━━━ GIVEN DATA ━━━
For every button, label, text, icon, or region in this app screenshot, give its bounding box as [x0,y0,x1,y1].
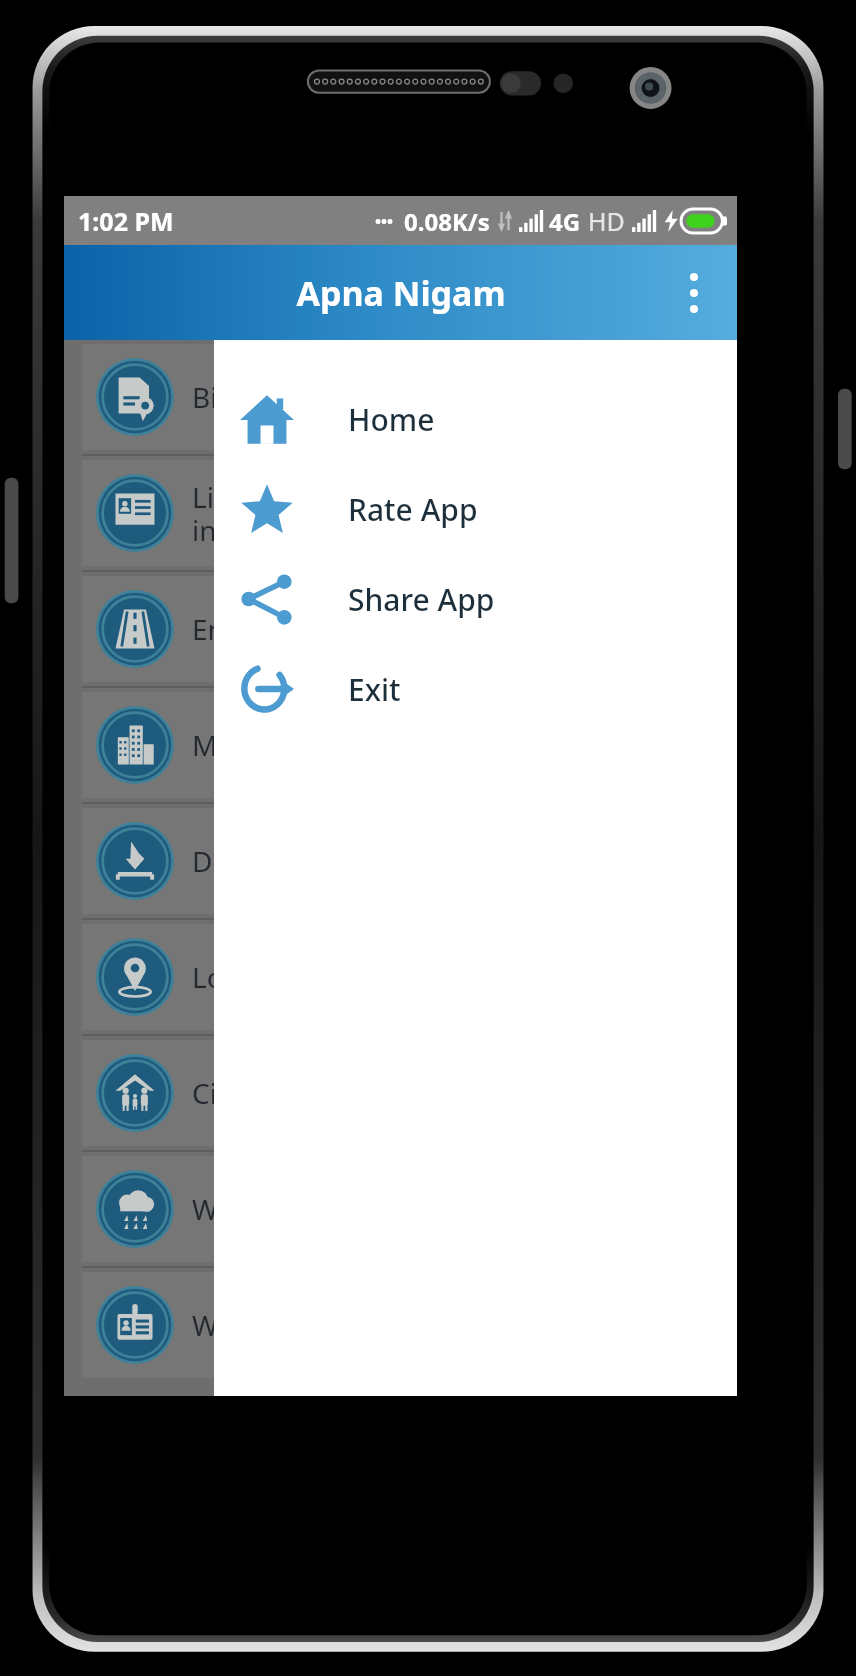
staticText: Location [192,958,305,996]
staticText: 0.08K/s [404,205,490,238]
button[interactable]: More options [663,262,725,324]
button[interactable]: Share App [214,554,737,644]
button[interactable]: My City [82,692,719,798]
button[interactable]: Home [214,374,737,464]
staticText: ••• [375,210,394,232]
button[interactable]: Who is Who [82,1272,719,1378]
button[interactable]: Weather [82,1156,719,1262]
staticText: Birth Certificate [192,378,398,416]
button[interactable]: Encroachment [82,576,719,682]
staticText: License information [192,478,349,549]
staticText: Citizen Services [192,1074,395,1112]
staticText: HD [588,204,625,238]
button[interactable]: Citizen Services [82,1040,719,1146]
staticText: Rate App [348,489,478,530]
button[interactable]: Location [82,924,719,1030]
staticText: My City [192,726,289,764]
staticText: Downloads [192,842,339,880]
button[interactable]: License information [82,460,719,566]
staticText: Who is Who [192,1306,348,1344]
button[interactable]: Downloads [82,808,719,914]
staticText: 1:02 PM [78,204,174,238]
button[interactable]: Birth Certificate [82,344,719,450]
button[interactable]: Rate App [214,464,737,554]
staticText: Encroachment [192,610,383,648]
staticText: Share App [348,579,495,620]
staticText: Weather [192,1190,304,1228]
staticText: Exit [348,669,401,710]
staticText: Apna Nigam [296,270,506,316]
button[interactable]: Exit [214,644,737,734]
staticText: Home [348,399,435,440]
staticText: 4G [549,205,581,238]
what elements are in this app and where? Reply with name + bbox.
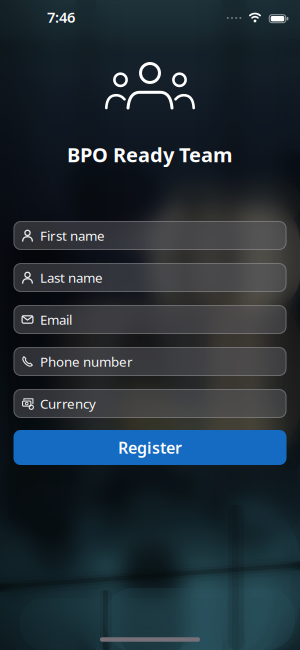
button[interactable]: Email	[14, 305, 286, 334]
staticText: 7:46	[47, 7, 75, 27]
staticText: Last name	[40, 269, 103, 286]
staticText: Phone number	[40, 353, 133, 370]
staticText: Email	[40, 311, 72, 328]
button[interactable]: Last name	[14, 263, 286, 292]
button[interactable]: Register	[14, 430, 286, 465]
staticText: Register	[118, 437, 182, 458]
button[interactable]: Currency	[14, 389, 286, 418]
button[interactable]: Phone number	[14, 347, 286, 376]
staticText: Currency	[40, 395, 96, 412]
staticText: BPO Ready Team	[67, 141, 233, 168]
staticText: First name	[40, 227, 105, 244]
button[interactable]: First name	[14, 221, 286, 250]
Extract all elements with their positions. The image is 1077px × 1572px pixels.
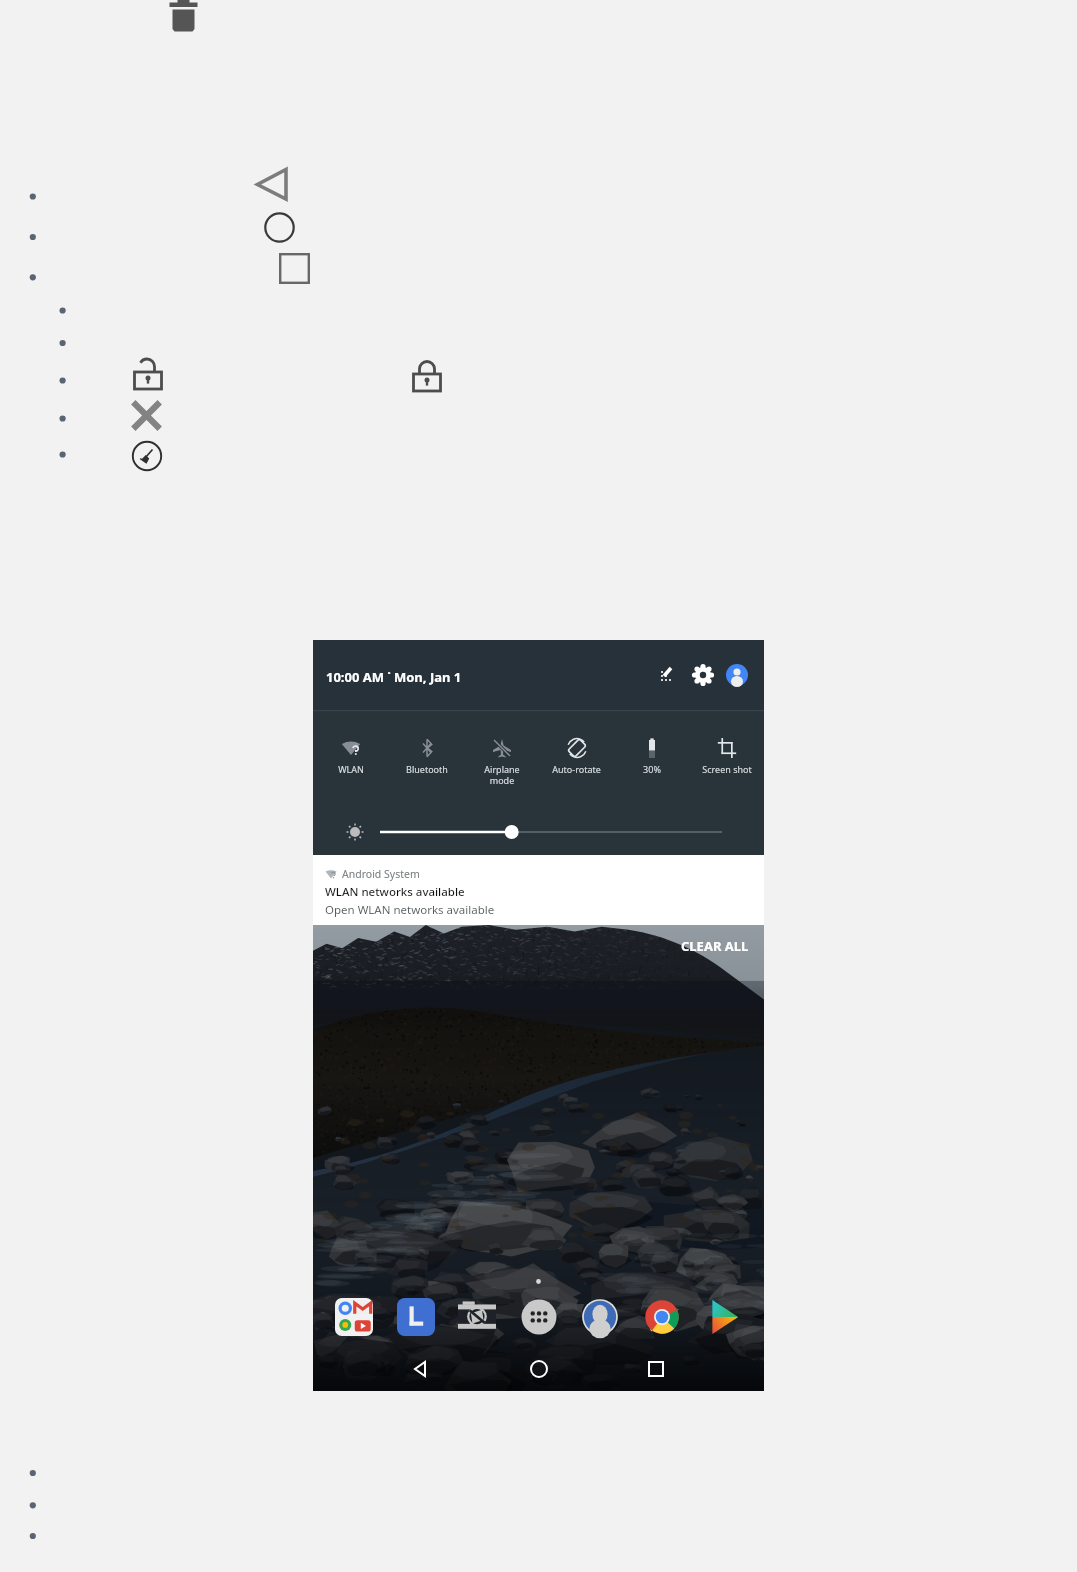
staticText: 30%: [643, 763, 661, 775]
button[interactable]: Settings: [693, 665, 713, 685]
button[interactable]: Edit tiles: [658, 664, 680, 686]
button[interactable]: Play Store: [704, 1298, 742, 1336]
button[interactable]: Clean: [132, 441, 162, 471]
button[interactable]: Airplane mode: [464, 738, 539, 786]
button[interactable]: Contacts: [581, 1298, 619, 1336]
button[interactable]: Bluetooth: [389, 738, 464, 775]
staticText: Auto-rotate: [552, 763, 601, 775]
button[interactable]: Chrome: [643, 1298, 681, 1336]
button[interactable]: Screen shot: [689, 738, 764, 775]
button[interactable]: Camera: [458, 1298, 496, 1336]
button[interactable]: Android System: [313, 855, 764, 925]
button[interactable]: WLAN: [313, 738, 389, 775]
staticText: Android System: [342, 867, 420, 881]
button[interactable]: Close: [131, 400, 162, 431]
button[interactable]: Auto-rotate: [539, 738, 614, 775]
staticText: Bluetooth: [406, 763, 448, 775]
button[interactable]: App: [397, 1298, 435, 1336]
staticText: WLAN networks available: [325, 884, 465, 900]
button[interactable]: Recents: [279, 253, 310, 284]
button[interactable]: Google folder: [335, 1298, 373, 1336]
button[interactable]: Locked: [411, 359, 443, 391]
button[interactable]: CLEAR ALL: [681, 937, 749, 955]
staticText: 10:00 AM ˙ Mon, Jan 1: [326, 668, 462, 686]
staticText: Open WLAN networks available: [325, 902, 495, 918]
button[interactable]: All apps: [520, 1298, 558, 1336]
button[interactable]: Back: [256, 168, 288, 200]
staticText: Airplane mode: [484, 763, 520, 786]
staticText: Screen shot: [702, 763, 752, 775]
button[interactable]: User profile: [726, 664, 748, 686]
button[interactable]: 30%: [614, 738, 689, 775]
staticText: WLAN: [338, 763, 364, 775]
button[interactable]: Home: [529, 1359, 549, 1379]
button[interactable]: Home: [264, 212, 295, 243]
button[interactable]: Delete: [169, 0, 198, 34]
button[interactable]: Unlocked: [132, 357, 164, 389]
button[interactable]: Back: [411, 1359, 431, 1379]
button[interactable]: Recents: [646, 1359, 666, 1379]
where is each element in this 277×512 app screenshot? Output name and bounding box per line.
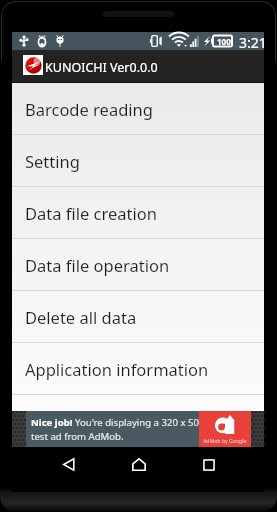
staticText: test ad from AdMob. [31, 430, 124, 443]
staticText: Nice job! You're displaying a 320 x 50 [31, 416, 199, 429]
staticText: KUNOICHI Ver0.0.0 [45, 59, 158, 76]
button[interactable]: Setting [12, 135, 264, 187]
staticText: 100 [217, 36, 231, 47]
staticText: Delete all data [25, 306, 137, 328]
button[interactable]: Data file operation [12, 239, 264, 291]
staticText: Setting [25, 150, 80, 172]
staticText: Application information [25, 358, 209, 380]
staticText: Barcode reading [25, 98, 153, 120]
button[interactable]: Barcode reading [12, 83, 264, 135]
button[interactable]: Application information [12, 343, 264, 395]
button[interactable]: Recent apps [195, 451, 222, 478]
staticText: Data file operation [25, 254, 170, 276]
staticText: Data file creation [25, 202, 157, 224]
button[interactable]: Delete all data [12, 291, 264, 343]
button[interactable]: Nice job! You're displaying a 320 x 50 [12, 411, 264, 447]
staticText: AdMob by Google [203, 437, 247, 444]
button[interactable]: Back [55, 451, 82, 478]
staticText: 3:21 [239, 33, 267, 51]
button[interactable]: Data file creation [12, 187, 264, 239]
button[interactable]: Home [125, 451, 152, 478]
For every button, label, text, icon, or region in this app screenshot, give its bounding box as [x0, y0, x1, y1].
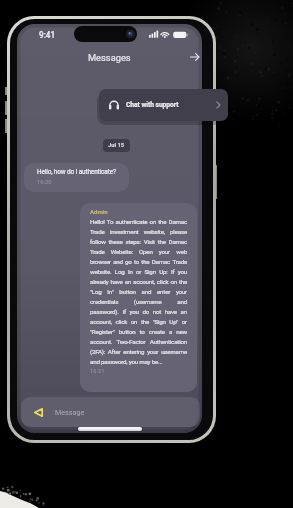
button[interactable] [187, 50, 202, 64]
staticText: Hello! To authenticate on the Damac Trad… [90, 218, 187, 366]
staticText: Messages [88, 52, 131, 63]
staticText: 9:41 [39, 30, 56, 40]
staticText: Message [55, 408, 85, 416]
staticText: Hello, how do I authenticate? [37, 168, 116, 176]
button[interactable]: Admin [80, 203, 197, 392]
staticText: Chat with support [126, 101, 179, 109]
button[interactable]: Chat with support [99, 89, 228, 121]
button[interactable]: Message [21, 397, 200, 427]
staticText: 16:20 [37, 179, 52, 186]
staticText: 16:21 [90, 368, 105, 375]
staticText: Jul 15 [108, 142, 125, 149]
button[interactable]: Hello, how do I authenticate? [24, 163, 129, 192]
staticText: Admin [90, 208, 108, 215]
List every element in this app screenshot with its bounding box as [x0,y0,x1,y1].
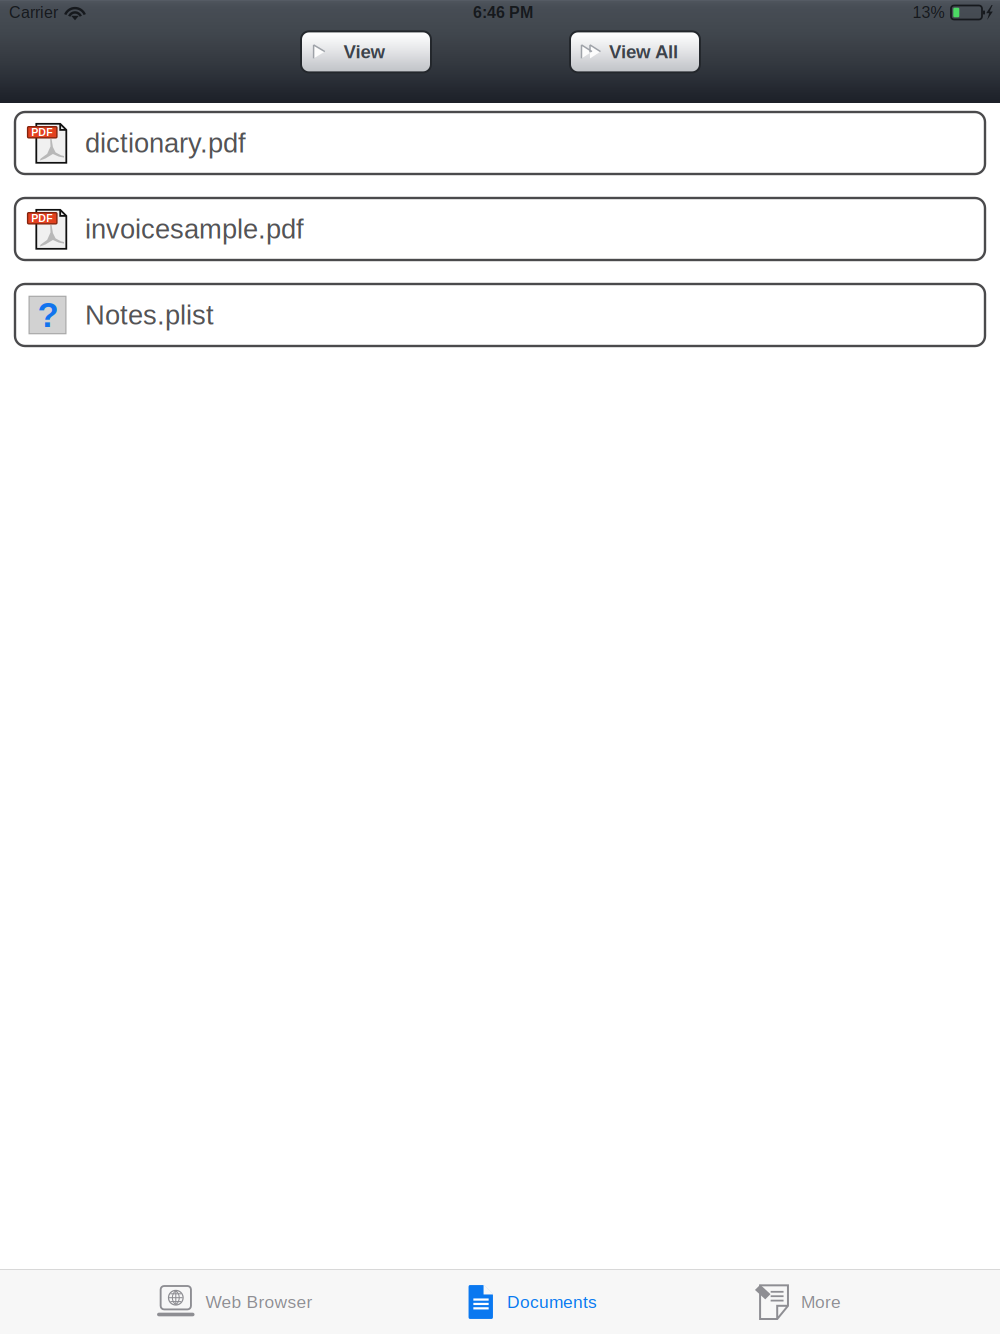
staticText: ? [38,296,58,334]
staticText: View [344,42,386,62]
button[interactable]: More [755,1270,841,1334]
staticText: invoicesample.pdf [85,214,304,244]
staticText: View All [609,42,678,62]
staticText: PDF [31,126,53,138]
button[interactable]: ? [15,284,985,346]
button[interactable]: Documents [469,1270,597,1334]
staticText: dictionary.pdf [85,128,246,158]
button[interactable]: PDF [15,198,985,260]
staticText: PDF [31,212,53,224]
staticText: Web Browser [206,1292,313,1312]
button[interactable]: View [301,31,431,72]
staticText: Notes.plist [85,300,214,330]
staticText: Carrier [9,4,58,22]
staticText: 6:46 PM [473,4,533,22]
staticText: More [801,1292,841,1312]
button[interactable]: Web Browser [157,1270,313,1334]
staticText: 13% [912,4,944,22]
button[interactable]: PDF [15,112,985,174]
staticText: Documents [507,1292,597,1312]
button[interactable]: View All [570,31,700,72]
━━━
▸ **TASK OBJECTIVE**
Write out each line of the data exactly; the images should be left out.

▸ **RESPONSE**
For every button, label, text, icon, or region in this app screenshot, give its bounding box as [x0,y0,x1,y1].
staticText: Location [192,958,305,996]
staticText: 0.08K/s [404,205,490,238]
button[interactable]: More options [663,262,725,324]
button[interactable]: Share App [214,554,737,644]
button[interactable]: My City [82,692,719,798]
button[interactable]: Home [214,374,737,464]
staticText: ••• [375,210,394,232]
button[interactable]: Who is Who [82,1272,719,1378]
button[interactable]: Weather [82,1156,719,1262]
staticText: Birth Certificate [192,378,398,416]
button[interactable]: Encroachment [82,576,719,682]
staticText: License information [192,478,349,549]
staticText: Citizen Services [192,1074,395,1112]
staticText: HD [588,204,625,238]
button[interactable]: Citizen Services [82,1040,719,1146]
staticText: Rate App [348,489,478,530]
button[interactable]: Location [82,924,719,1030]
staticText: My City [192,726,289,764]
staticText: Downloads [192,842,339,880]
button[interactable]: License information [82,460,719,566]
staticText: Who is Who [192,1306,348,1344]
button[interactable]: Downloads [82,808,719,914]
staticText: 1:02 PM [78,204,174,238]
button[interactable]: Birth Certificate [82,344,719,450]
button[interactable]: Rate App [214,464,737,554]
staticText: Encroachment [192,610,383,648]
staticText: Share App [348,579,495,620]
staticText: Weather [192,1190,304,1228]
staticText: Exit [348,669,401,710]
staticText: Apna Nigam [296,270,506,316]
button[interactable]: Exit [214,644,737,734]
staticText: Home [348,399,435,440]
staticText: 4G [549,205,581,238]
what elements are in this app and where? Reply with name + bbox.
button[interactable]: Email	[14, 305, 286, 334]
staticText: 7:46	[47, 7, 75, 27]
staticText: Last name	[40, 269, 103, 286]
staticText: Phone number	[40, 353, 133, 370]
staticText: Email	[40, 311, 72, 328]
button[interactable]: Last name	[14, 263, 286, 292]
button[interactable]: Register	[14, 430, 286, 465]
staticText: Register	[118, 437, 182, 458]
button[interactable]: Currency	[14, 389, 286, 418]
button[interactable]: Phone number	[14, 347, 286, 376]
staticText: Currency	[40, 395, 96, 412]
staticText: BPO Ready Team	[67, 141, 233, 168]
staticText: First name	[40, 227, 105, 244]
button[interactable]: First name	[14, 221, 286, 250]
Extract all elements with their positions. The image is 1077px × 1572px pixels.
staticText: 30%: [643, 763, 661, 775]
button[interactable]: Settings: [693, 665, 713, 685]
button[interactable]: Edit tiles: [658, 664, 680, 686]
button[interactable]: Play Store: [704, 1298, 742, 1336]
button[interactable]: Clean: [132, 441, 162, 471]
button[interactable]: Airplane mode: [464, 738, 539, 786]
button[interactable]: Contacts: [581, 1298, 619, 1336]
button[interactable]: Bluetooth: [389, 738, 464, 775]
staticText: Auto-rotate: [552, 763, 601, 775]
button[interactable]: Chrome: [643, 1298, 681, 1336]
button[interactable]: Screen shot: [689, 738, 764, 775]
button[interactable]: Camera: [458, 1298, 496, 1336]
button[interactable]: Android System: [313, 855, 764, 925]
button[interactable]: WLAN: [313, 738, 389, 775]
staticText: Android System: [342, 867, 420, 881]
button[interactable]: Close: [131, 400, 162, 431]
button[interactable]: Auto-rotate: [539, 738, 614, 775]
staticText: Bluetooth: [406, 763, 448, 775]
button[interactable]: App: [397, 1298, 435, 1336]
staticText: WLAN networks available: [325, 884, 465, 900]
button[interactable]: Recents: [279, 253, 310, 284]
button[interactable]: Google folder: [335, 1298, 373, 1336]
button[interactable]: Locked: [411, 359, 443, 391]
button[interactable]: CLEAR ALL: [681, 937, 749, 955]
staticText: 10:00 AM ˙ Mon, Jan 1: [326, 668, 462, 686]
staticText: Open WLAN networks available: [325, 902, 495, 918]
button[interactable]: All apps: [520, 1298, 558, 1336]
button[interactable]: Back: [256, 168, 288, 200]
staticText: Airplane mode: [484, 763, 520, 786]
staticText: Screen shot: [702, 763, 752, 775]
button[interactable]: User profile: [726, 664, 748, 686]
button[interactable]: 30%: [614, 738, 689, 775]
staticText: WLAN: [338, 763, 364, 775]
button[interactable]: Home: [529, 1359, 549, 1379]
button[interactable]: Home: [264, 212, 295, 243]
button[interactable]: Delete: [169, 0, 198, 34]
button[interactable]: Unlocked: [132, 357, 164, 389]
button[interactable]: Back: [411, 1359, 431, 1379]
button[interactable]: Recents: [646, 1359, 666, 1379]
where is each element in this 277×512 app screenshot? Output name and bounding box per line.
staticText: test ad from AdMob. [31, 430, 124, 443]
staticText: Nice job! You're displaying a 320 x 50 [31, 416, 199, 429]
staticText: KUNOICHI Ver0.0.0 [45, 59, 158, 76]
button[interactable]: Setting [12, 135, 264, 187]
staticText: 100 [217, 36, 231, 47]
staticText: Delete all data [25, 306, 137, 328]
button[interactable]: Data file operation [12, 239, 264, 291]
staticText: Setting [25, 150, 80, 172]
staticText: Application information [25, 358, 209, 380]
staticText: Barcode reading [25, 98, 153, 120]
button[interactable]: Barcode reading [12, 83, 264, 135]
button[interactable]: Application information [12, 343, 264, 395]
button[interactable]: Recent apps [195, 451, 222, 478]
staticText: Data file operation [25, 254, 170, 276]
staticText: Data file creation [25, 202, 157, 224]
button[interactable]: Delete all data [12, 291, 264, 343]
button[interactable]: Nice job! You're displaying a 320 x 50 [12, 411, 264, 447]
staticText: AdMob by Google [203, 437, 247, 444]
button[interactable]: Back [55, 451, 82, 478]
staticText: 3:21 [239, 33, 267, 51]
button[interactable]: Data file creation [12, 187, 264, 239]
button[interactable]: Home [125, 451, 152, 478]
For every button, label, text, icon, or region in this app screenshot, give its bounding box as [x0, y0, x1, y1].
button[interactable] [187, 50, 202, 64]
staticText: Hello! To authenticate on the Damac Trad… [90, 218, 187, 366]
staticText: Messages [88, 52, 131, 63]
staticText: 9:41 [39, 30, 56, 40]
staticText: Message [55, 408, 85, 416]
staticText: Hello, how do I authenticate? [37, 168, 116, 176]
button[interactable]: Admin [80, 203, 197, 392]
staticText: Chat with support [126, 101, 179, 109]
button[interactable]: Chat with support [99, 89, 228, 121]
button[interactable]: Message [21, 397, 200, 427]
staticText: 16:20 [37, 179, 52, 186]
staticText: 16:21 [90, 368, 105, 375]
staticText: Jul 15 [108, 142, 125, 149]
button[interactable]: Hello, how do I authenticate? [24, 163, 129, 192]
staticText: Admin [90, 208, 108, 215]
List every element in this app screenshot with its bounding box as [x0,y0,x1,y1].
staticText: ? [38,296,58,334]
staticText: View [344,42,386,62]
button[interactable]: More [755,1270,841,1334]
staticText: invoicesample.pdf [85,214,304,244]
staticText: View All [609,42,678,62]
staticText: PDF [31,126,53,138]
button[interactable]: ? [15,284,985,346]
button[interactable]: Documents [469,1270,597,1334]
staticText: dictionary.pdf [85,128,246,158]
button[interactable]: PDF [15,198,985,260]
staticText: PDF [31,212,53,224]
staticText: Web Browser [206,1292,313,1312]
button[interactable]: View [301,31,431,72]
staticText: Notes.plist [85,300,214,330]
staticText: Carrier [9,4,58,22]
staticText: 6:46 PM [473,4,533,22]
staticText: More [801,1292,841,1312]
button[interactable]: Web Browser [157,1270,313,1334]
staticText: 13% [912,4,944,22]
button[interactable]: PDF [15,112,985,174]
staticText: Documents [507,1292,597,1312]
button[interactable]: View All [570,31,700,72]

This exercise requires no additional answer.